Tous les Algériens sont des mécaniciens au Théâtre du Gymnase
Ma petite entreprise…
Programmé cette semaine au Théâtre du Gymnase, Tous les Algériens sont des mécaniciens de Fellag se veut une métaphore sur l’état de l’Algerie d’aujourd’hui et les interminables astuces qui permettent de survivre et d’en rire.
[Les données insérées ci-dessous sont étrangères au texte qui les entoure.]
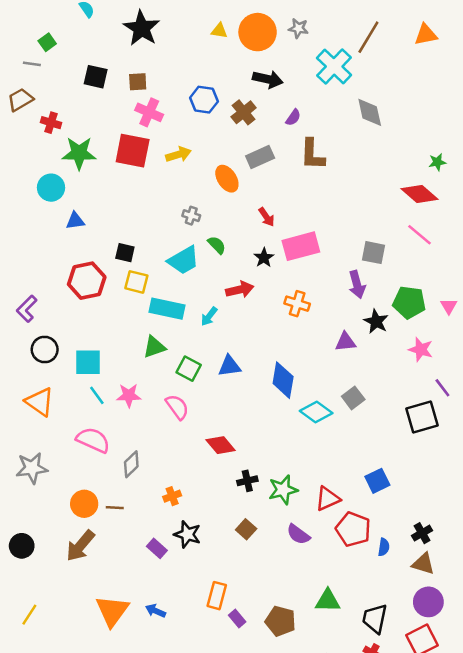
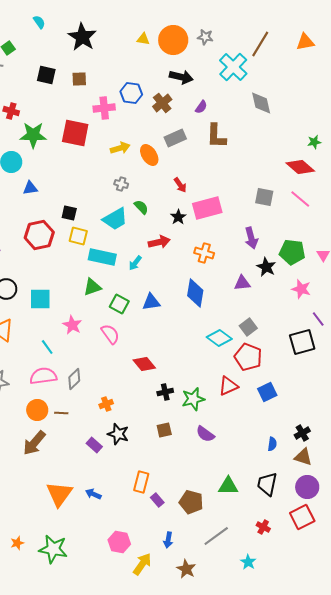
pink cross: (149, 112) -> (104, 108), moved, turned -30
yellow arrow: (178, 154) -> (120, 148), moved
gray square: (374, 253) -> (264, 197), moved
blue diamond: (283, 380) -> (195, 293), moved
cyan line: (97, 395) -> (47, 347), moved
pink star: (129, 395) -> (72, 325), turned 30
pink semicircle: (93, 440) -> (43, 376), moved, turned -32
red triangle: (328, 499) -> (228, 386), moved
brown square: (246, 529) -> (164, 430), turned 35
red pentagon: (353, 529) -> (248, 357), moved
black trapezoid: (375, 619) -> (267, 484), moved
Fellag est né en 1950 dans un village de Kabylie. Il a donc, quelque part, toujours été en décalage avec les autorités de son pays et la concentration du pouvoir par les Algérois. Il étudie à l’Institut National d’Art Dramatique d’Alger de 1968 à 1972, s’exile au Canada de 1978 à 1981 pour revenir en Algérie en 1985 où il crée ses premiers one-man-show, avant de repartir en 1995. Pourquoi l’Algérie, vue d’ici, nous fait peur ? Parce qu’elle nous apparaît ingérable, comme débordée par sa jeunesse qui, dans un ras-le-bol incessant d’un avenir sans espoir, aurait décidé de se rebeller à l’infini. Pourtant, quand on y vit, on découvre une solidarité qui n’existe nulle part ailleurs et chaque problème devient le lieu de retrouvailles et de coups de main qui renforcent l’appartenance à une rue, à un quartier. A Oran, on peut se fâcher avec son frère, mais certainement pas avec son voisin, parce que celui qui est le plus proche de vous, physiquement, fait aussi partie de votre famille. L’Algérie, c’est une société ouverte au sens où l’on ne se terre pas chez soi, parce que le confort y est trop souvent dérisoire et la fraternité, le premier des bonheurs. Le riche s’habille en pauvre et le pauvre n’a pas à se justifier. Dans l’anarchie de la terreur et les mensonges du pouvoir, l’homme renaît toujours de ses cendres, il s’accommode d’être encore debout et il invente à l’infini l’espoir de vivre. Fellag vit en France, mais il connaît l’Algérie par son intérieur et ses détours, dans son quotidien et son avenir. Il ne porte pas la parole du résistant ou du combattant, il utilise l’humour et le particulier d’une famille pour remonter les incohérences d’un pouvoir miné par la corruption et les promesses jamais tenues. Tous les Algériens sont des mécaniciens est une manière subtile de reconstituer la démocratie au-dessus du capot d’une voiture, là où chacun est libre de s’exprimer et d’y aller de son point de vue, jouant du désaccord avec l’autre dans le bonheur d’être tous ensemble et d’apprécier la difficulté da sa vie par le souci des autres.
Karim Grandi-Baupain
Tous les Algériens sont des mécaniciens : jusqu’au 9/05 au Théâtre du Gymnase.